Last November, Taylor was asked by the “The Moon Under Water” podcast how he navigates going to pubs and bars now that he no longer drinks alcohol. He responded: “The first few years is weird, because you realize quickly how much a part of your personality booze has become, and you kind of have to sort out who you are, what you’re comfortable with and largely just the habit of it.
“I was never a big beer drinker, so non-alcoholic brew, that wasn’t the key,” he explained. “So I started with sodas and then just kind of went to water. And now that’s just what I do.
“To me, going out and hanging out in a pub or a bar or whatever is more about the company you keep. And you realize at some point the golden moment is going to go away. So you try to time your departure right around that time where you’re just, like, ‘Okay, we’ve got about 10 minutes before he becomes a super mess. So I’m gonna split, and I’ll talk to you guys later.'”
Taylor added: “I try not to ‘Irish goodbye’ everybody, where you just split. I only did that, really, when I was drinking. (Laughs) But I make sure that everybody’s good; I make sure that everybody’s… Okay, if anybody needs a ride home, I’m the first one to do it. ‘Cause it’s usually just me and my wife. My wife still drinks, but she’s very social. She’s way better at it than I was. Usually right about the time she’s starting to kind of… She’s just, like, ‘I’m tired. We need to split.’ I’m, like, ‘Ah. You had me at ‘I’m ready to go.” So we’re out the door and heading for home.”
Corey previously discussed his long history of drug use and eventual recovery in a January 2020 interview with BBC Radio 6 Music presenter Mary Anne Hobbs. At the time, he said: “You get to the point where you realize that what you do means so much to you that you wanna do it at the absolute top of your game. And you know me — I’m a nut, so if I’m going all the way, I’m gonna go all the way and above and beyond.
“I’ve struggled with drinking for a long time, especially with having that kind of addictive personality side to me,” he continued. “But at the same time, I’ve also had this weird switch where when I decide to quit something, that’s it. And this year is ten years for me. And then I quit smoking, which I never thought I would do. And that was just as difficult, if not worse. But then you get to the point where you start going, ‘Okay, we’re done quitting things. What can we do to improve ourselves?’ So I started really looking at the way I eat and the way I take care of myself. I started training again and really trying to get physically fit to the point where if I went on stage, I knew that I could do the best show that I’ve done in twenty years. And that became part of just keeping this thing alive.”

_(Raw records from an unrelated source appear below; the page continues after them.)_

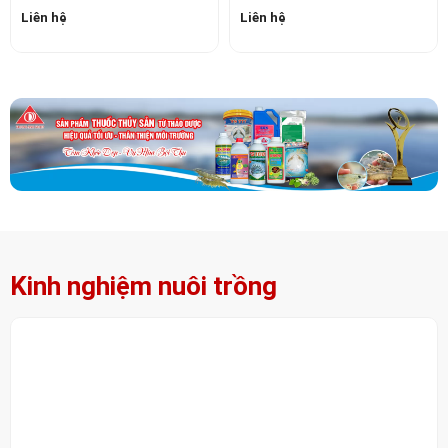
Kinh nghiệm nuôi trồng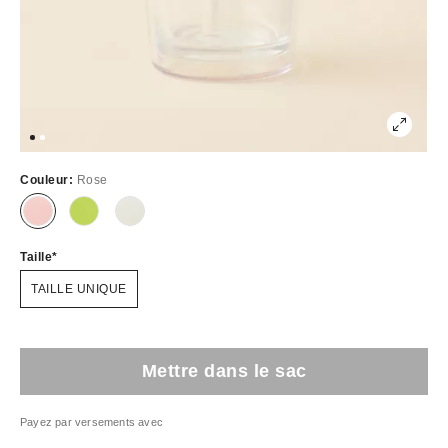
Couleur:
Rose
Taille
TAILLE UNIQUE
Mettre dans le sac
Payez par versements avec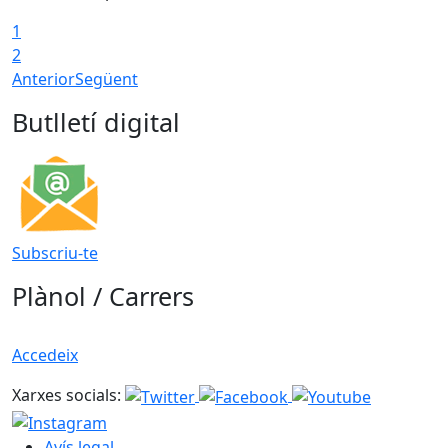
1
2
Anterior
Següent
Butlletí digital
Subscriu-te
Plànol / Carrers
Accedeix
Xarxes socials:
Avís legal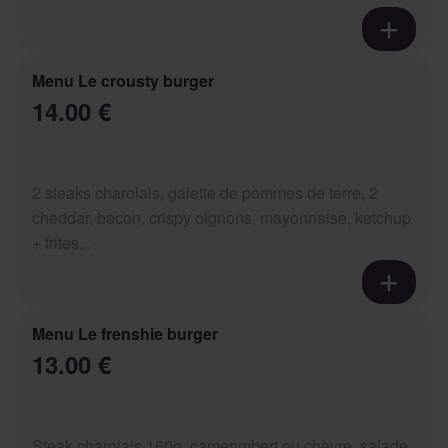
Menu Le crousty burger
14.00 €
2 steaks charolais, galette de pommes de terre, 2
cheddar, bacon, crispy oignons, mayonnaise, ketchup
+ frites...
Menu Le frenshie burger
13.00 €
Steak charolais 160g, camenmbert ou chèvre, salade,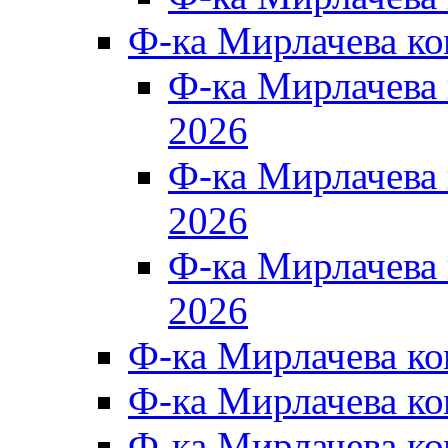
Ф-ка Мирлачева к
Ф-ка Мирлачев
2026
Ф-ка Мирлачева
2026
Ф-ка Мирлачев
2026
Ф-ка Мирлачева к
Ф-ка Мирлачева к
Ф-ка Мирлачева к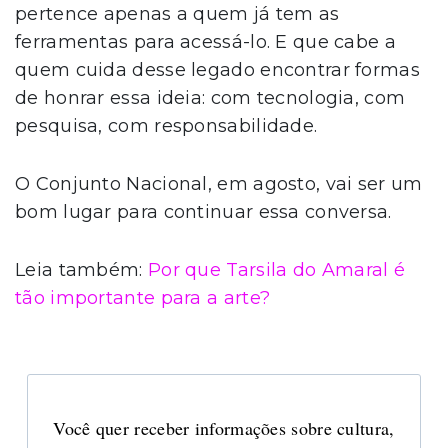
pertence apenas a quem já tem as
ferramentas para acessá-lo. E que cabe a
quem cuida desse legado encontrar formas
de honrar essa ideia: com tecnologia, com
pesquisa, com responsabilidade.
O Conjunto Nacional, em agosto, vai ser um
bom lugar para continuar essa conversa.
Leia também:
Por que Tarsila do Amaral é
tão importante para a arte?
Você quer receber informações sobre cultura,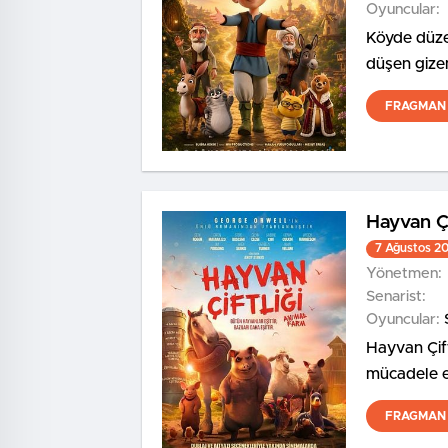
Oyuncular:
Köyde düze
düşen gizem
olaya, Hay
FRAGMAN 
tanıklık ede
Hayvan Çi
7 Ağustos 2
Yönetmen:
Senarist:
Oyuncular:
Hayvan Çift
mücadele e
FRAGMAN 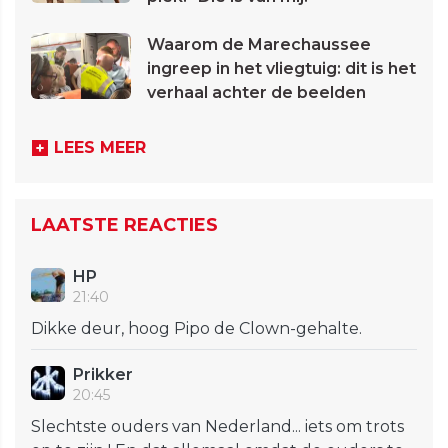
Waarom de Marechaussee
ingreep in het vliegtuig: dit is het
verhaal achter de beelden
LEES MEER
LAATSTE REACTIES
HP
21:40
Dikke deur, hoog Pipo de Clown-gehalte.
Prikker
20:45
Slechtste ouders van Nederland... iets om trots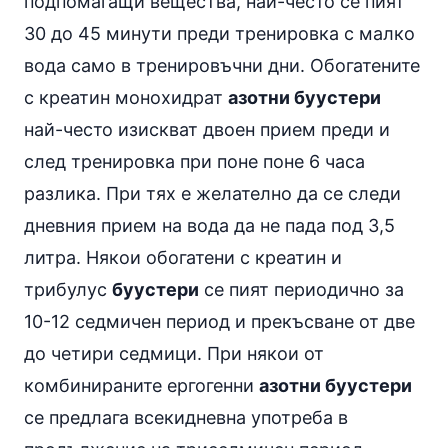
подпомагащи вещества, най-често се пият
30 до 45 минути преди тренировка с малко
вода само в тренировъчни дни. Обогатените
с креатин монохидрат
азотни буустери
най-често изискват двоен прием преди и
след тренировка при поне поне 6 часа
разлика. При тях е желателно да се следи
дневния прием на вода да не пада под 3,5
литра. Някои обогатени с креатин и
трибулус
буустери
се пият периодично за
10-12 седмичен период и прекъсване от две
до четири седмици. При някои от
комбинираните ергогенни
азотни буустери
се предлага всекидневна употреба в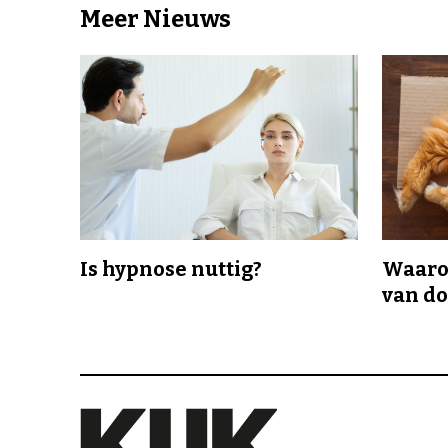
Meer Nieuws
Is hypnose nuttig?
Waaro
van d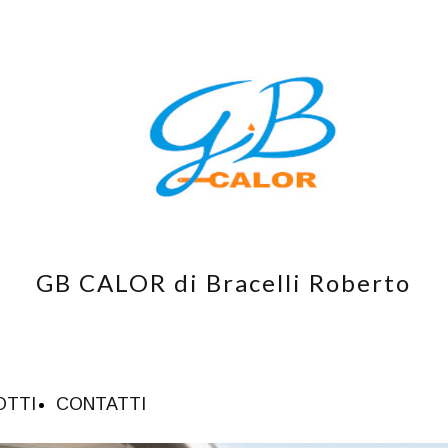
GB CALOR di Bracelli Roberto
OTTI
CONTATTI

Five years ago, Taylor, who tried to commit suicide in 2003 by attempting to jump off a hotel balcony while struggling with alcoholism, was honored with the “Icon” award at Rock To Recovery‘s second annual awareness event and benefit. In his acceptance speech, the singer said: “I had my first drink when I was five years old, did my first drug when I was eleven, and it was just all fucked up from there. I lost a lot of friends.”
During a 2016 appearance on the “Meet Your Heroes” SiriusXM radio show, Taylor said that his personality turned “vicious” and he had a “dark attitude” while drunk. He added: “To this day, there are still a lot of friends of mine who are, like, ‘If you ever fall off the wagon, don’t call me.’ So I know it’s in me, and I think that’s the difference between me and a lot of other people is the fact that I can at least admit it.”
He continued: “I just let booze get in the way for a while and then I kind of pulled myself out of it. I feel like I’m doing my best work now, to be honest.”
Corey‘s sophomore solo album, “CMF2”, will be released on September 15.